The task: Look through the records below for the line holding "appointed two- to six-bedroom". Write it out exactly, with each following line through the line holding "Overview Of The".

Supplied records:
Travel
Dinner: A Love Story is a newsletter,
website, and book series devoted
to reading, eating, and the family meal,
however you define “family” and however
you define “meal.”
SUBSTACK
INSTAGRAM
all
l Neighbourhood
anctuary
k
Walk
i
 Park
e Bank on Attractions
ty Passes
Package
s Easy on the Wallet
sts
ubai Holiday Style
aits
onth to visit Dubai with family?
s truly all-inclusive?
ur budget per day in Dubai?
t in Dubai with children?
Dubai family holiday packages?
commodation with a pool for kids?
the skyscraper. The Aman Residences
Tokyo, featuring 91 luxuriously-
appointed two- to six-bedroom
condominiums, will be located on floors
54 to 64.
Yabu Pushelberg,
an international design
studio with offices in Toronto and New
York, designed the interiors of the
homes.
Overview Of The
---
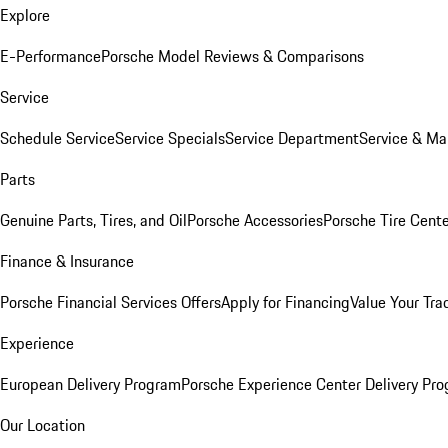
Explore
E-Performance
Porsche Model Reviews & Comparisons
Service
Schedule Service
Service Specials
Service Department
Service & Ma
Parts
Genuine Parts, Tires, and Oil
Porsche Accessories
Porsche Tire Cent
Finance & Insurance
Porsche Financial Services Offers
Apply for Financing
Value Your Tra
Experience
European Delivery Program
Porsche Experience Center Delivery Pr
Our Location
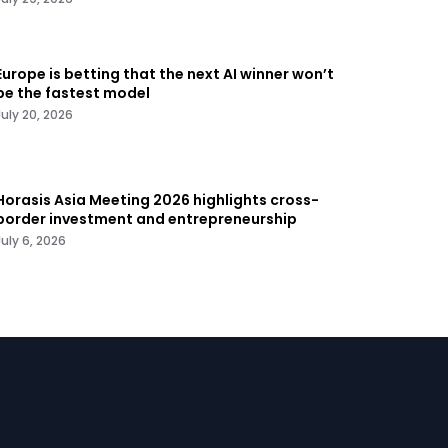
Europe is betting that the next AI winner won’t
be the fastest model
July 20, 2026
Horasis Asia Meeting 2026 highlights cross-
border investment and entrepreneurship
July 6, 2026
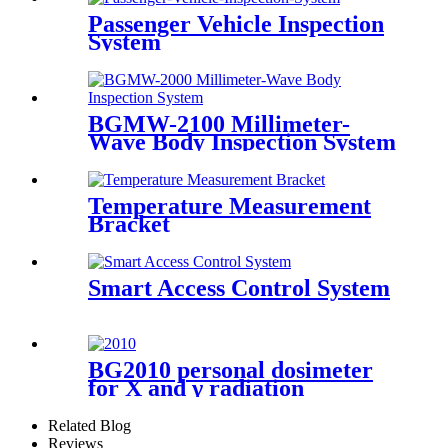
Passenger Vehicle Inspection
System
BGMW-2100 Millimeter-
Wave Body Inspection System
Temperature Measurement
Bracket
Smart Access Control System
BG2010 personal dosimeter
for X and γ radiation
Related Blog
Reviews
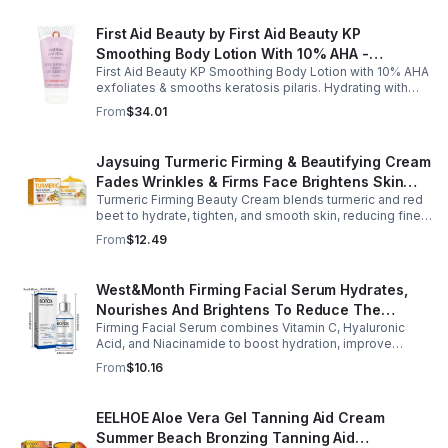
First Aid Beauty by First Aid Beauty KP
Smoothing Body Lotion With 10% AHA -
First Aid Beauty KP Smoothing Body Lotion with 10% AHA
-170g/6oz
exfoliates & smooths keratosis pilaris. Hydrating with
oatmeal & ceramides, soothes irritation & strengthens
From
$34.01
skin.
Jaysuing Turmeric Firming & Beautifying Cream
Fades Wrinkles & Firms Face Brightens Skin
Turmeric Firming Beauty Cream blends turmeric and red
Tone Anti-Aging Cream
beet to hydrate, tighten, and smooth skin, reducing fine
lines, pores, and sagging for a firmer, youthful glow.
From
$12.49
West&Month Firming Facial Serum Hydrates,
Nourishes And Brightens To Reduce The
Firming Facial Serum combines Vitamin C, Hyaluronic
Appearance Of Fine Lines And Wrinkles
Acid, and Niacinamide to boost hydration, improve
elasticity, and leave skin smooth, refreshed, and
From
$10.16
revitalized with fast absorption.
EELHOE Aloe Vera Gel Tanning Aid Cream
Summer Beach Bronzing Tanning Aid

Solved problem:
appointed two- to six-bedroom
condominiums, will be located on floors
54 to 64.
Yabu Pushelberg,
an international design
studio with offices in Toronto and New
York, designed the interiors of the
homes.
Overview Of The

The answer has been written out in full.